The page handles all 4 failure modes (loading / 429 / offline / empty) with friendly messages.
Spend cap set in the Anthropic console (≤ $5/mo to start).
Session request counter visible to the user (so I notice if I'm burning tokens).
The named user has tried it and one of Claude's suggestions actually surprised them.
I can write one paragraph: "what AI made better, what AI made worse" — based on real evidence.

Push further · for the harder end of 15+

Calling Claude is the floor. Here's how serious it gets.

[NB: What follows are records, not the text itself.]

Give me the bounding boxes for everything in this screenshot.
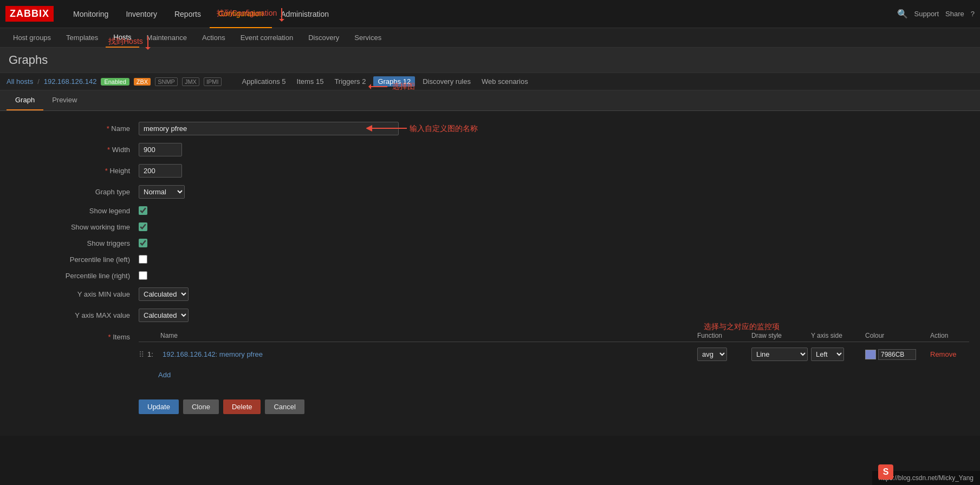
breadcrumb-all-hosts[interactable]: All hosts [7,77,33,86]
host-tab-triggers[interactable]: Triggers 2 [331,77,369,86]
annotation-enter-name: 输入自定义图的名称 [410,124,478,133]
subnav-actions[interactable]: Actions [194,28,233,48]
clone-button[interactable]: Clone [183,399,219,414]
select-graph-type[interactable]: Normal Stacked Pie Exploded [139,185,185,199]
label-percentile-right: Percentile line (right) [11,272,130,280]
help-button[interactable]: ? [971,10,975,18]
form-row-items: * Items Name Function Draw style Y axis … [0,330,980,381]
subnav-services[interactable]: Services [347,28,389,48]
delete-button[interactable]: Delete [223,399,261,414]
input-height[interactable] [139,164,182,178]
host-tab-discovery-rules[interactable]: Discovery rules [419,77,474,86]
drag-handle-icon[interactable]: ⠿ [139,350,144,359]
form-row-graph-type: Graph type Normal Stacked Pie Exploded [0,185,980,199]
form-buttons: Update Clone Delete Cancel [0,389,980,425]
form-row-y-min: Y axis MIN value Calculated Fixed Item [0,287,980,301]
nav-monitoring[interactable]: Monitoring [64,0,117,28]
label-items: * Items [11,330,130,341]
col-action-cell: Remove [926,350,969,358]
sub-navigation: Host groups Templates Hosts Maintenance … [0,28,980,48]
label-y-axis-min: Y axis MIN value [11,290,130,298]
select-y-axis-max[interactable]: Calculated Fixed Item [139,309,189,322]
add-item-section: Add [139,364,969,381]
label-items-text: Items [113,333,130,341]
badge-zbx: ZBX [134,78,151,86]
label-name: * Name [11,124,130,133]
host-tab-applications[interactable]: Applications 5 [239,77,289,86]
page-title: Graphs [9,53,971,67]
tab-preview[interactable]: Preview [43,90,86,110]
nav-administration[interactable]: Administration [272,0,338,28]
required-star-width: * [107,146,110,154]
subnav-event-correlation[interactable]: Event correlation [233,28,301,48]
row-number: 1: [147,350,158,358]
col-func-cell: min avg max all last [693,348,747,361]
required-star-height: * [105,167,108,175]
select-draw-style[interactable]: Line Filled region Bold line Dot Dashed … [751,348,808,361]
tab-graph[interactable]: Graph [7,90,43,110]
input-width[interactable] [139,143,182,156]
col-header-name: Name [139,332,693,339]
label-height-text: Height [109,167,130,175]
nav-reports[interactable]: Reports [166,0,210,28]
col-header-action: Action [926,332,969,339]
remove-link[interactable]: Remove [930,350,956,358]
subnav-templates[interactable]: Templates [59,28,106,48]
colour-input[interactable] [878,349,916,360]
annotation-select-items: 选择与之对应的监控项 [704,322,780,332]
support-button[interactable]: Support [914,10,939,18]
col-header-draw-style: Draw style [747,332,807,339]
label-height: * Height [11,167,130,175]
subnav-maintenance[interactable]: Maintenance [139,28,194,48]
checkbox-show-working-time[interactable] [139,222,147,231]
logo: ZABBIX [5,6,54,22]
input-name[interactable] [139,122,399,135]
checkbox-show-triggers[interactable] [139,239,147,247]
table-row: ⠿ 1: 192.168.126.142: memory pfree 选择与之对… [139,344,969,364]
form-row-show-triggers: Show triggers [0,239,980,247]
item-link[interactable]: 192.168.126.142: memory pfree [163,350,693,358]
cancel-button[interactable]: Cancel [265,399,304,414]
badge-snmp: SNMP [155,77,178,86]
select-y-axis-side[interactable]: Left Right [811,348,844,361]
checkbox-show-legend[interactable] [139,206,147,215]
host-tab-web-scenarios[interactable]: Web scenarios [478,77,531,86]
share-button[interactable]: Share [945,10,964,18]
form-area: * Name 输入自定义图的名称 * Width [0,111,980,436]
label-percentile-left: Percentile line (left) [11,255,130,264]
col-header-colour: Colour [861,332,926,339]
top-nav-items: Monitoring Inventory Reports Configurati… [64,0,897,28]
col-yaxis-cell: Left Right [807,348,861,361]
label-show-triggers: Show triggers [11,239,130,247]
search-button[interactable]: 🔍 [897,9,908,19]
subnav-discovery[interactable]: Discovery [301,28,347,48]
add-item-link[interactable]: Add [158,371,171,379]
select-function[interactable]: min avg max all last [697,348,727,361]
colour-swatch[interactable] [865,350,876,359]
host-tab-graphs[interactable]: Graphs 12 [373,76,415,87]
badge-enabled: Enabled [101,78,129,86]
update-button[interactable]: Update [139,399,179,414]
breadcrumb-bar: All hosts / 192.168.126.142 Enabled ZBX … [0,73,980,90]
checkbox-percentile-right[interactable] [139,271,147,280]
label-graph-type: Graph type [11,188,130,196]
label-y-axis-max: Y axis MAX value [11,311,130,319]
page-header: Graphs [0,48,980,73]
host-tab-items[interactable]: Items 15 [294,77,327,86]
items-table-wrap: Name Function Draw style Y axis side Col… [139,330,969,381]
breadcrumb-host-ip[interactable]: 192.168.126.142 [44,77,97,86]
select-y-axis-min[interactable]: Calculated Fixed Item [139,287,189,301]
nav-inventory[interactable]: Inventory [117,0,166,28]
nav-configuration[interactable]: Configuration [210,0,272,28]
subnav-hosts[interactable]: Hosts [106,28,139,48]
form-row-percentile-right: Percentile line (right) [0,271,980,280]
form-row-width: * Width [0,143,980,156]
subnav-host-groups[interactable]: Host groups [5,28,59,48]
annotation-arrow-name [366,124,410,140]
label-show-working-time: Show working time [11,223,130,231]
breadcrumb-sep1: / [37,77,40,86]
top-nav-right: 🔍 Support Share ? [897,9,975,19]
checkbox-percentile-left[interactable] [139,255,147,264]
badge-jmx: JMX [182,77,199,86]
label-width-text: Width [112,146,130,154]
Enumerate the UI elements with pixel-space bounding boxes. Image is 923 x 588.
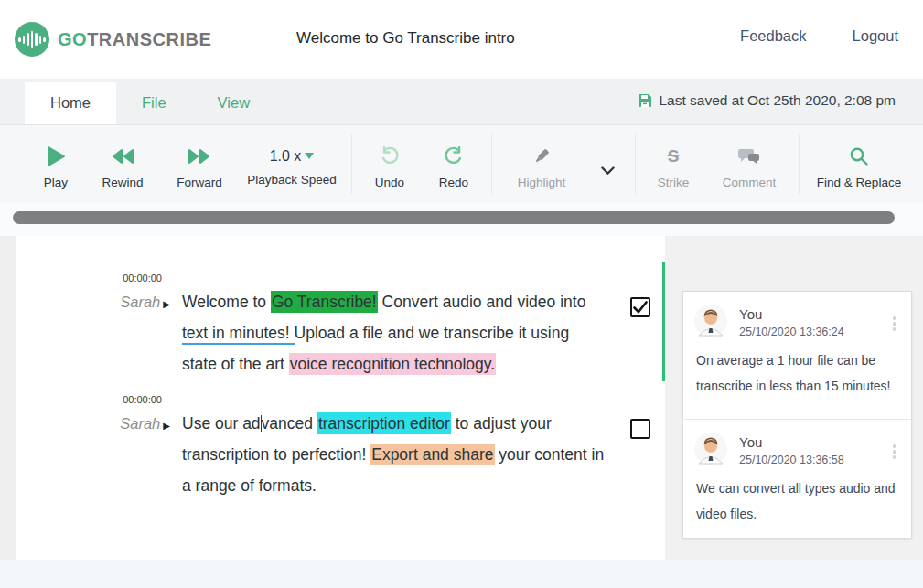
audio-seek-bar[interactable] xyxy=(13,211,895,224)
paragraph-text[interactable]: Welcome to Go Transcribe! Convert audio … xyxy=(182,286,585,380)
playback-speed-button[interactable]: 1.0 x Playback Speed xyxy=(238,125,346,203)
feedback-link[interactable]: Feedback xyxy=(740,27,806,45)
strikethrough-icon: S xyxy=(668,146,680,166)
toolbar-divider xyxy=(635,134,636,194)
forward-icon xyxy=(188,145,211,167)
transcript-paragraph: 00:00:00 Sarah▶ Welcome to Go Transcribe… xyxy=(16,273,665,380)
strike-button[interactable]: S Strike xyxy=(641,125,705,203)
last-saved-status: Last saved at Oct 25th 2020, 2:08 pm xyxy=(638,92,896,109)
redo-icon xyxy=(444,145,464,167)
app-header: GOTRANSCRIBE Welcome to Go Transcribe in… xyxy=(0,0,923,79)
speed-value: 1.0 x xyxy=(270,148,302,165)
speaker-name: Sarah xyxy=(120,415,160,432)
highlight-button[interactable]: Highlight xyxy=(498,125,585,203)
expand-toolbar-button[interactable] xyxy=(585,125,629,203)
timestamp: 00:00:00 xyxy=(16,394,182,405)
comment-bubbles-icon xyxy=(737,145,761,167)
speaker-label[interactable]: Sarah▶ xyxy=(16,408,182,501)
save-icon xyxy=(638,93,652,108)
paragraph-text[interactable]: Use our advanced transcription editor to… xyxy=(182,408,604,501)
speaker-caret-icon: ▶ xyxy=(163,299,170,309)
timestamp: 00:00:00 xyxy=(16,273,182,283)
forward-button[interactable]: Forward xyxy=(161,125,238,203)
menu-bar: Home File View Last saved at Oct 25th 20… xyxy=(0,79,923,125)
logo-text: GOTRANSCRIBE xyxy=(58,29,211,50)
find-replace-button[interactable]: Find & Replace xyxy=(805,125,913,203)
rewind-button[interactable]: Rewind xyxy=(84,125,161,203)
toolbar-divider xyxy=(351,134,352,194)
highlighter-icon xyxy=(531,145,553,167)
play-icon xyxy=(46,145,66,167)
left-gutter xyxy=(0,236,16,560)
comment-item: You 25/10/2020 13:36:58 We can convert a… xyxy=(683,419,911,538)
search-icon xyxy=(849,145,869,167)
comment-menu-button[interactable] xyxy=(890,442,899,462)
logout-link[interactable]: Logout xyxy=(853,27,898,45)
transcript-paragraphs: 00:00:00 Sarah▶ Welcome to Go Transcribe… xyxy=(16,273,665,501)
editor-toolbar: Play Rewind Forward 1.0 x Playback Speed… xyxy=(0,125,923,203)
toolbar-divider xyxy=(491,134,492,194)
play-button[interactable]: Play xyxy=(27,125,84,203)
caret-down-icon xyxy=(305,153,314,159)
comments-card: You 25/10/2020 13:36:24 On average a 1 h… xyxy=(682,291,912,539)
undo-icon xyxy=(380,145,400,167)
speaker-caret-icon: ▶ xyxy=(163,421,170,431)
checkmark-icon xyxy=(633,301,648,314)
comment-menu-button[interactable] xyxy=(890,314,899,334)
comment-timestamp: 25/10/2020 13:36:58 xyxy=(739,454,844,466)
redo-button[interactable]: Redo xyxy=(422,125,486,203)
comments-pane: You 25/10/2020 13:36:24 On average a 1 h… xyxy=(665,236,923,560)
comment-author: You xyxy=(739,433,844,450)
chevron-down-icon xyxy=(601,160,615,182)
last-saved-text: Last saved at Oct 25th 2020, 2:08 pm xyxy=(660,92,896,109)
tab-view[interactable]: View xyxy=(192,82,275,124)
waveform-icon xyxy=(15,22,49,57)
toolbar-divider xyxy=(799,134,800,194)
comment-text: On average a 1 hour file can be transcri… xyxy=(694,338,900,408)
tab-home[interactable]: Home xyxy=(25,82,116,124)
seek-row xyxy=(0,203,923,236)
undo-button[interactable]: Undo xyxy=(358,125,422,203)
speaker-label[interactable]: Sarah▶ xyxy=(16,286,182,380)
tab-file[interactable]: File xyxy=(116,82,192,124)
paragraph-checkbox[interactable] xyxy=(630,419,650,439)
comment-text: We can convert all types audio and video… xyxy=(694,466,900,536)
rewind-icon xyxy=(111,145,134,167)
comment-item: You 25/10/2020 13:36:24 On average a 1 h… xyxy=(683,292,911,410)
comment-timestamp: 25/10/2020 13:36:24 xyxy=(739,326,844,338)
footer-strip xyxy=(0,560,923,588)
comment-button[interactable]: Comment xyxy=(705,125,793,203)
comment-author: You xyxy=(739,305,844,322)
avatar xyxy=(694,433,727,465)
paragraph-checkbox[interactable] xyxy=(630,297,650,317)
app-logo[interactable]: GOTRANSCRIBE xyxy=(15,22,211,57)
transcript-editor[interactable]: 00:00:00 Sarah▶ Welcome to Go Transcribe… xyxy=(16,236,665,560)
transcript-paragraph: 00:00:00 Sarah▶ Use our advanced transcr… xyxy=(16,394,665,501)
speaker-name: Sarah xyxy=(120,294,160,310)
page-title: Welcome to Go Transcribe intro xyxy=(296,29,515,48)
avatar xyxy=(694,305,727,337)
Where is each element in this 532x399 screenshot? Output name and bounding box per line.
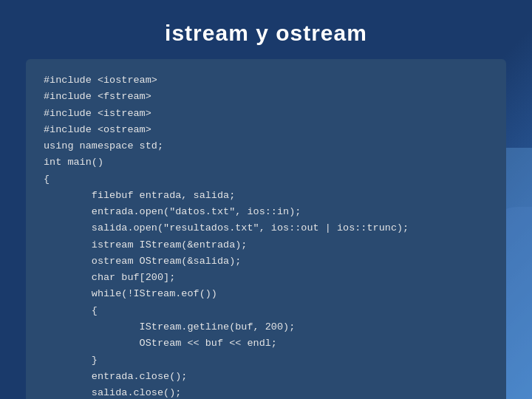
code-line: istream IStream(&entrada); (44, 237, 488, 253)
page-title: istream y ostream (165, 21, 367, 46)
code-line: #include <istream> (44, 106, 488, 122)
code-line: salida.open("resultados.txt", ios::out |… (44, 220, 488, 236)
code-line: char buf[200]; (44, 270, 488, 286)
code-line: OStream << buf << endl; (44, 335, 488, 352)
code-line: int main() (44, 154, 488, 171)
code-line: } (44, 352, 488, 369)
code-line: IStream.getline(buf, 200); (44, 319, 488, 335)
code-line: entrada.open("datos.txt", ios::in); (44, 204, 488, 220)
code-line: ostream OStream(&salida); (44, 253, 488, 270)
code-line: filebuf entrada, salida; (44, 188, 488, 204)
code-line: { (44, 171, 488, 188)
code-line: salida.close(); (44, 385, 488, 399)
code-line: { (44, 303, 488, 319)
code-line: #include <iostream> (44, 72, 488, 89)
code-line: entrada.close(); (44, 369, 488, 385)
code-block: #include <iostream>#include <fstream>#in… (26, 59, 506, 399)
code-line: #include <fstream> (44, 89, 488, 105)
code-line: while(!IStream.eof()) (44, 286, 488, 302)
code-line: #include <ostream> (44, 122, 488, 138)
code-line: using namespace std; (44, 138, 488, 154)
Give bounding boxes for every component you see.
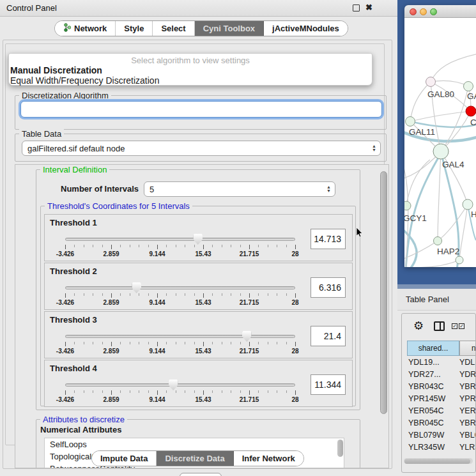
table-panel-title: Table Panel — [406, 295, 449, 304]
table-toolbar: ⚙ ✓ ✓ — [402, 314, 475, 341]
network-node-c[interactable] — [466, 106, 476, 116]
tab-cyni-toolbox[interactable]: Cyni Toolbox — [195, 21, 264, 36]
slider-tick-labels: -3.4262.8599.14415.4321.71528 — [65, 348, 295, 355]
threshold-value-field[interactable]: 14.713 — [311, 229, 346, 249]
control-panel-titlebar: Control Panel ✖ — [0, 0, 397, 17]
network-canvas[interactable]: GAL80GACGAL11GAL4GCY1HHAP2 — [404, 18, 476, 267]
tick-label: 2.859 — [103, 299, 119, 306]
tab-discretize-data[interactable]: Discretize Data — [157, 451, 233, 466]
slider-track[interactable] — [65, 238, 295, 241]
tab-select[interactable]: Select — [153, 21, 194, 36]
table-row[interactable]: YLR345WYLR3 — [402, 441, 476, 453]
node-label-ga: GA — [467, 91, 476, 101]
table-row[interactable]: YER054CYER0 — [402, 404, 476, 417]
close-traffic-light[interactable] — [410, 8, 417, 15]
threshold-label: Threshold 2 — [50, 266, 97, 276]
table-row[interactable]: YIL052CYIL0 — [402, 453, 476, 456]
vertical-scrollbar[interactable] — [380, 171, 387, 414]
tab-jactivemnodules[interactable]: jActiveMNodules — [264, 21, 348, 36]
tab-infer-network[interactable]: Infer Network — [234, 451, 303, 466]
tick-label: 9.144 — [149, 299, 165, 306]
tab-style[interactable]: Style — [116, 21, 153, 36]
threshold-slider[interactable]: -3.4262.8599.14415.4321.71528 — [65, 286, 295, 289]
threshold-slider[interactable]: -3.4262.8599.14415.4321.71528 — [65, 335, 295, 338]
table-data-select[interactable]: galFiltered.sif default node ▲▼ — [22, 141, 381, 156]
slider-track[interactable] — [65, 383, 295, 387]
cell-shared-name: YDR27... — [402, 370, 453, 379]
network-node-ga[interactable] — [464, 82, 473, 91]
discretization-algorithm-group: Discretization Algorithm — [15, 95, 387, 130]
table-row[interactable]: YBL079WYBL0 — [402, 429, 476, 441]
tab-label: Cyni Toolbox — [203, 24, 255, 33]
slider-tick-labels: -3.4262.8599.14415.4321.71528 — [65, 396, 295, 403]
network-edge — [404, 241, 438, 259]
apply-button[interactable]: Apply — [180, 473, 222, 476]
slider-thumb[interactable] — [132, 282, 141, 293]
tab-label: Network — [74, 24, 107, 33]
network-node-partial[interactable] — [456, 256, 463, 264]
close-icon[interactable]: ✖ — [365, 3, 372, 12]
network-node-hap2[interactable] — [434, 237, 442, 245]
tick-label: -3.426 — [56, 299, 74, 306]
columns-icon[interactable] — [434, 321, 445, 331]
slider-tick-labels: -3.4262.8599.14415.4321.71528 — [65, 299, 295, 306]
dropdown-option-equal-width-frequency-discretization[interactable]: Equal Width/Frequency Discretization — [10, 75, 159, 86]
gear-icon[interactable]: ⚙ — [413, 319, 424, 332]
table-row[interactable]: YPR145WYPR1 — [402, 392, 476, 404]
mouse-cursor — [357, 227, 364, 240]
slider-thumb[interactable] — [169, 380, 178, 390]
attribute-item[interactable]: SelfLoops — [45, 438, 344, 450]
tab-network[interactable]: Network — [55, 21, 116, 36]
select-columns-icon[interactable]: ✓ ✓ — [452, 323, 464, 329]
algorithm-select[interactable] — [20, 101, 382, 118]
spinner-arrows-icon[interactable]: ▲▼ — [326, 185, 331, 193]
node-label-gal80: GAL80 — [427, 89, 454, 99]
dropdown-placeholder: Select algorithm to view settings — [9, 56, 372, 65]
threshold-value-field[interactable]: 6.316 — [311, 277, 346, 298]
tick-label: 28 — [291, 299, 298, 306]
settings-scrollpane: Interval Definition Number of Intervals … — [15, 164, 389, 468]
table-row[interactable]: YBR043CYBR0 — [402, 380, 476, 392]
table-data-value: galFiltered.sif default node — [27, 144, 125, 153]
tab-impute-data[interactable]: Impute Data — [92, 451, 157, 466]
number-of-intervals-select[interactable]: 5 ▲▼ — [144, 181, 335, 197]
node-label-gal4: GAL4 — [442, 160, 464, 169]
network-edge — [410, 121, 476, 127]
slider-track[interactable] — [65, 286, 295, 289]
horizontal-scrollbar-thumb[interactable] — [404, 459, 470, 464]
column-header-n[interactable]: n — [459, 341, 476, 356]
table-row[interactable]: YDL19...YDL1 — [402, 356, 476, 368]
threshold-slider[interactable]: -3.4262.8599.14415.4321.71528 — [65, 383, 295, 387]
threshold-value-field[interactable]: 11.344 — [311, 374, 346, 395]
slider-ticks — [65, 293, 295, 298]
list-scrollbar[interactable] — [337, 440, 343, 457]
threshold-slider[interactable]: -3.4262.8599.14415.4321.71528 — [65, 238, 295, 241]
table-row[interactable]: YDR27...YDR2 — [402, 368, 476, 380]
slider-track[interactable] — [65, 335, 295, 338]
slider-thumb[interactable] — [193, 234, 203, 245]
minimize-traffic-light[interactable] — [420, 8, 427, 15]
network-node-gal80[interactable] — [426, 77, 436, 87]
slider-thumb[interactable] — [242, 331, 252, 342]
cell-shared-name: YBR043C — [402, 382, 453, 391]
cell-name: YBR0 — [453, 418, 476, 427]
network-window-titlebar — [404, 5, 476, 18]
dropdown-option-manual-discretization[interactable]: Manual Discretization — [10, 65, 102, 75]
spinner-arrows-icon[interactable]: ▲▼ — [372, 144, 376, 152]
cell-name: YER0 — [453, 406, 476, 415]
table-row[interactable]: YBR045CYBR0 — [402, 417, 476, 429]
float-window-icon[interactable] — [353, 4, 360, 12]
network-node-gal11[interactable] — [406, 117, 415, 127]
slider-tick-labels: -3.4262.8599.14415.4321.71528 — [65, 250, 295, 257]
network-node-h[interactable] — [463, 199, 473, 210]
tick-label: 2.859 — [103, 250, 119, 257]
network-node-gal4[interactable] — [433, 144, 449, 159]
threshold-value-field[interactable]: 21.4 — [311, 326, 346, 346]
column-header-shared[interactable]: shared... — [407, 341, 459, 356]
tick-label: -3.426 — [56, 250, 74, 257]
horizontal-scrollbar[interactable] — [404, 458, 473, 464]
tick-label: 28 — [291, 250, 298, 257]
node-label-c: C — [470, 118, 476, 127]
network-node-gcy1[interactable] — [404, 201, 411, 210]
zoom-traffic-light[interactable] — [430, 8, 437, 15]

Ship a tool-use agent in the browser. Add a tool to the Claude call: look_up_book_metadata(title) that hits the OpenLibrary API. Claude will sometimes choose to call your tool; you handle it, return the data, and Claude continues. This is the foundational pattern of every agent on Earth — and you can implement it in ~50 lines.
Add structured output validation with retries. Ask Claude to return JSON of a specific shape. Validate it client-side (use the schema-validator pattern from Skills 02). When it doesn't match, automatically re-prompt with the validation error and ask Claude to fix it. Real LLM-powered apps do this. Yours will.
Build a tiny eval harness. 10 inputs, 10 expected qualities of the response. Run them all through your Worker, score each automatically (with another Claude call as the judge — see Project 11 for the pattern). Track your "win rate" over prompt iterations. The first kid in your school who can show "my prompt went from 60% to 85% on the eval" is having a different conversation than everyone else.

Step by step

Get an API key. (Probably with a grown-up.)

Stand up a Cloudflare Worker (the safe-key trick).

Call the Worker from your page.

Make the prompt do the part only you'd ask.

Add streaming. The page should feel alive.

Handle the four real failure modes.

Cap your spend. Set a budget. Telemetry lite.